Whether that world comes into being depends on the political decisions now confronting both sides. If India insists on openness, accountability, and genuine capacity‑building in its partnerships, and if Google accepts constraints as the price of long‑term legitimacy, the relationship forged at the summit could anchor a more balanced AI order.
If, instead, infrastructure and rhetoric mask a deepening asymmetry of control over code, compute, and data, the summit will be remembered as the moment when a new form of dependency was dressed up as empowerment.

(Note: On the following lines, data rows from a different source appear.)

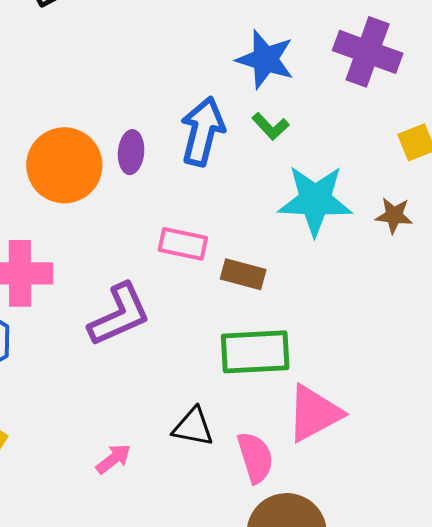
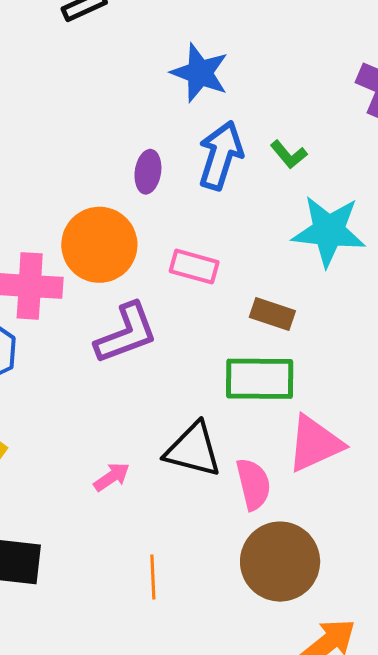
blue star: (265, 59) -> (200, 73), moved
orange circle: (64, 165) -> (99, 245), moved
brown rectangle: (243, 274) -> (272, 314), moved
black triangle: (193, 427) -> (193, 450), size x1.4

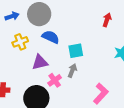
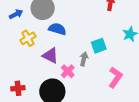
cyan square: (76, 51) -> (99, 46), moved
purple triangle: (40, 62) -> (50, 56), turned 48

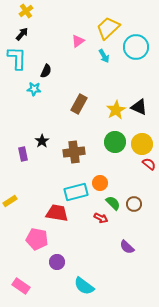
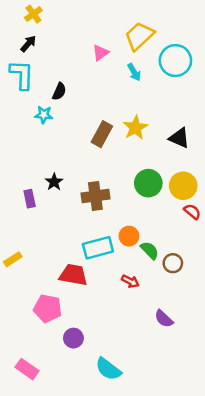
yellow star: (116, 110) -> (135, 128), moved
green semicircle: (113, 203) -> (150, 250), moved

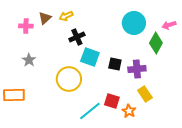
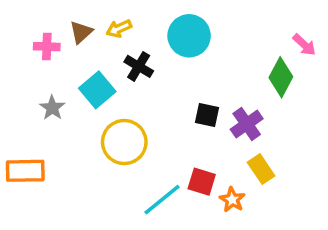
cyan circle: (134, 23) -> (189, 36), moved
pink arrow: (169, 25) -> (304, 45), turned -120
black cross: (77, 37) -> (139, 66), turned -35
cyan square: (90, 57) -> (97, 90), moved, turned 30
purple cross: (137, 69) -> (247, 124), turned -30

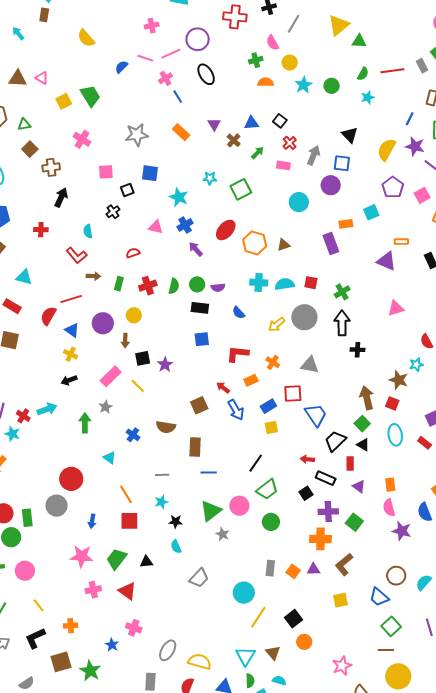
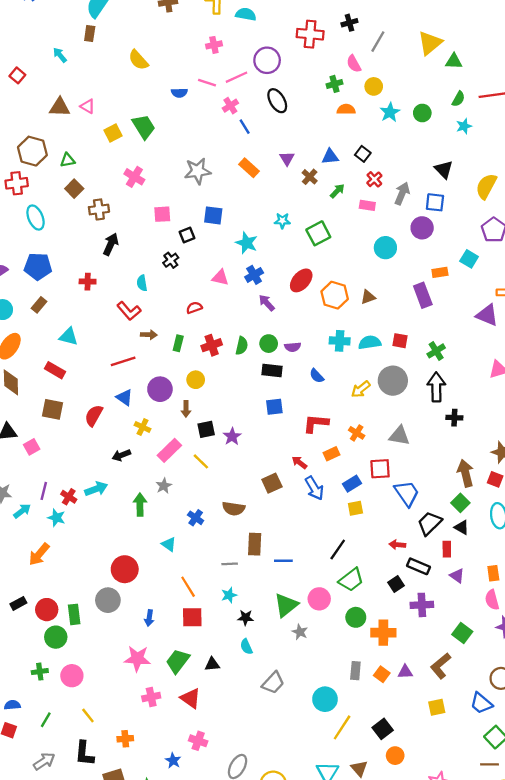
blue semicircle: (121, 67) -> (179, 93), turned -136
cyan square: (371, 212) -> (469, 259), turned -35
red semicircle: (48, 316) -> (94, 416), moved
yellow cross: (71, 354) -> (143, 427), moved
brown rectangle: (195, 447) -> (255, 544), moved
green square: (354, 522) -> (462, 633), moved
orange cross: (320, 539) -> (383, 633), moved
black L-shape: (35, 638) -> (84, 753), turned -60

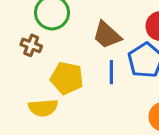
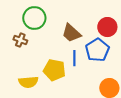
yellow pentagon: (67, 78) -> (54, 70), moved

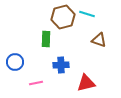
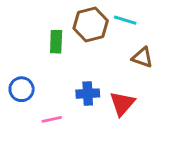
green rectangle: (46, 39) -> (56, 42), moved
red triangle: (86, 83) -> (122, 104), moved, turned -36

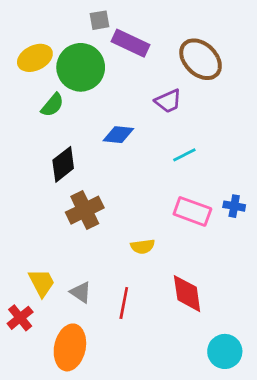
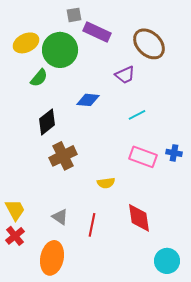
yellow trapezoid: (42, 283) -> (15, 210), moved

The central question, then, is whether India will act primarily as an arena in which external actors compete for influence, or as an architect of institutions, infrastructures, and ideas that redefine the terms of that competition.
The India AI Impact Summit, and the roles played by Sundar Pichai and Demis Hassabis within it, have moved India closer to the latter role.
The durability of that shift, however, will be measured not in summit communiqués, but in the concrete architectures of power that emerge across India’s clouds, cables, laboratories, and laws in the decade to come.